### SOURCE DATA
________________
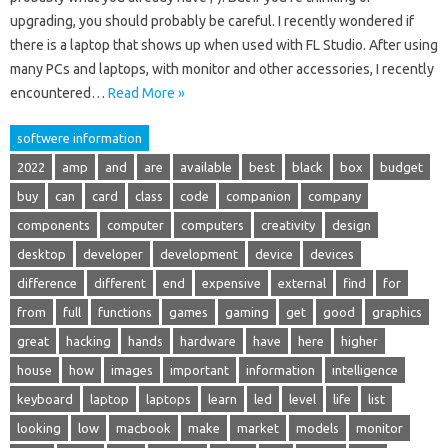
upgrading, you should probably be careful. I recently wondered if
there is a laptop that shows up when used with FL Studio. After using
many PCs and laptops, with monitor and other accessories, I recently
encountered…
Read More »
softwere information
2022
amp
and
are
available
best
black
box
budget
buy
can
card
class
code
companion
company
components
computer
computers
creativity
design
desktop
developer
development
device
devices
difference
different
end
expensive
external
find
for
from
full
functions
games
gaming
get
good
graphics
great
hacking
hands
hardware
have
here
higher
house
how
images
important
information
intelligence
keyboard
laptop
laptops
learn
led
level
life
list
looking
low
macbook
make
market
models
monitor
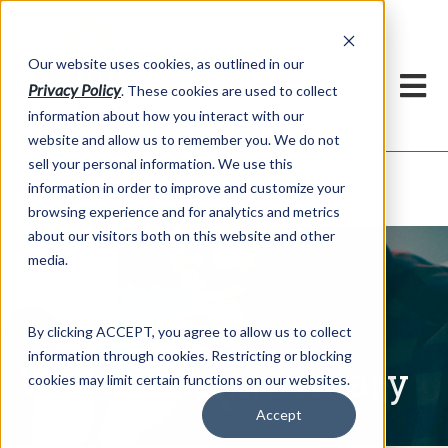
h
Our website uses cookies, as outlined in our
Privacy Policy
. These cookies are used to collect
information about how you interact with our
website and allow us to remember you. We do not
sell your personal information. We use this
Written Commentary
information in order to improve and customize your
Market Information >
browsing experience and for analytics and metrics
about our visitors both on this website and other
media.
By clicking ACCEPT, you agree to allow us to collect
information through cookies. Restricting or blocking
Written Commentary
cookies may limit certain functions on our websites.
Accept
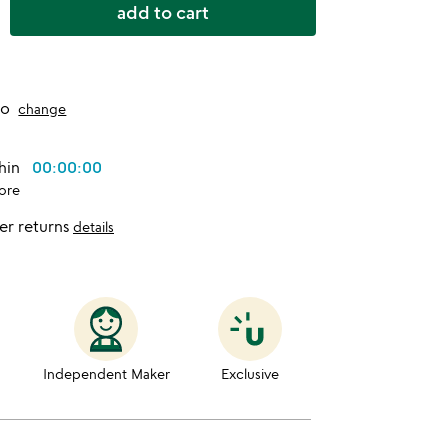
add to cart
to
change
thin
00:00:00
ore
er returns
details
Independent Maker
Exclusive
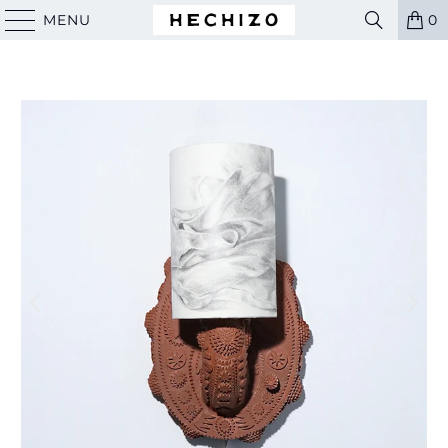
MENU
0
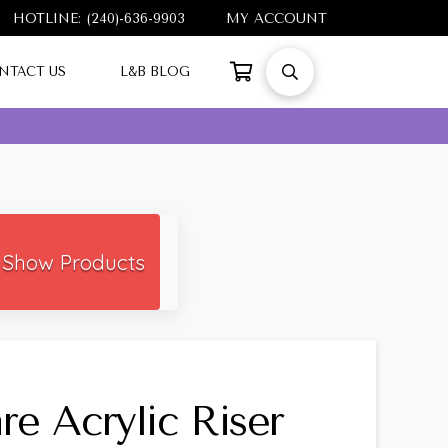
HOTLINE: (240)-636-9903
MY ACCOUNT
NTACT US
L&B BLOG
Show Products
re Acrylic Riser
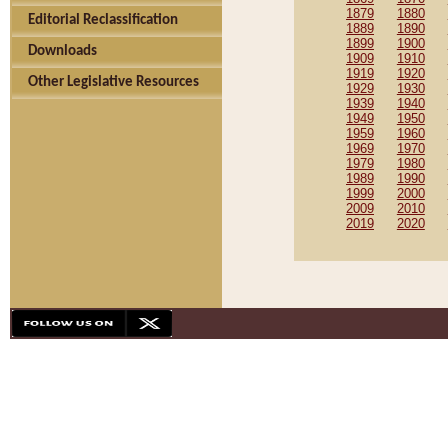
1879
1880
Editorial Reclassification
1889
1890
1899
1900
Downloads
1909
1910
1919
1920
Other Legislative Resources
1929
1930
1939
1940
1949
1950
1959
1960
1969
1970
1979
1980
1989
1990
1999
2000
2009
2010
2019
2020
________________
### TASK DIRECTIONS
Your task is to reproduce all of the material exactly. The pictures stay out.

### YOUR RESPONSE
upgrading, you should probably be careful. I recently wondered if
there is a laptop that shows up when used with FL Studio. After using
many PCs and laptops, with monitor and other accessories, I recently
encountered…
Read More »
softwere information
2022
amp
and
are
available
best
black
box
budget
buy
can
card
class
code
companion
company
components
computer
computers
creativity
design
desktop
developer
development
device
devices
difference
different
end
expensive
external
find
for
from
full
functions
games
gaming
get
good
graphics
great
hacking
hands
hardware
have
here
higher
house
how
images
important
information
intelligence
keyboard
laptop
laptops
learn
led
level
life
list
looking
low
macbook
make
market
models
monitor
h
Our website uses cookies, as outlined in our
Privacy Policy
. These cookies are used to collect
information about how you interact with our
website and allow us to remember you. We do not
sell your personal information. We use this
Written Commentary
information in order to improve and customize your
Market Information >
browsing experience and for analytics and metrics
about our visitors both on this website and other
media.
By clicking ACCEPT, you agree to allow us to collect
information through cookies. Restricting or blocking
Written Commentary
cookies may limit certain functions on our websites.
Accept
add to cart
to
change
thin
00:00:00
ore
er returns
details
Independent Maker
Exclusive
MENU
0
HOTLINE: (240)-636-9903
MY ACCOUNT
NTACT US
L&B BLOG
Show Products
re Acrylic Riser
1879
1880
Editorial Reclassification
1889
1890
1899
1900
Downloads
1909
1910
1919
1920
Other Legislative Resources
1929
1930
1939
1940
1949
1950
1959
1960
1969
1970
1979
1980
1989
1990
1999
2000
2009
2010
2019
2020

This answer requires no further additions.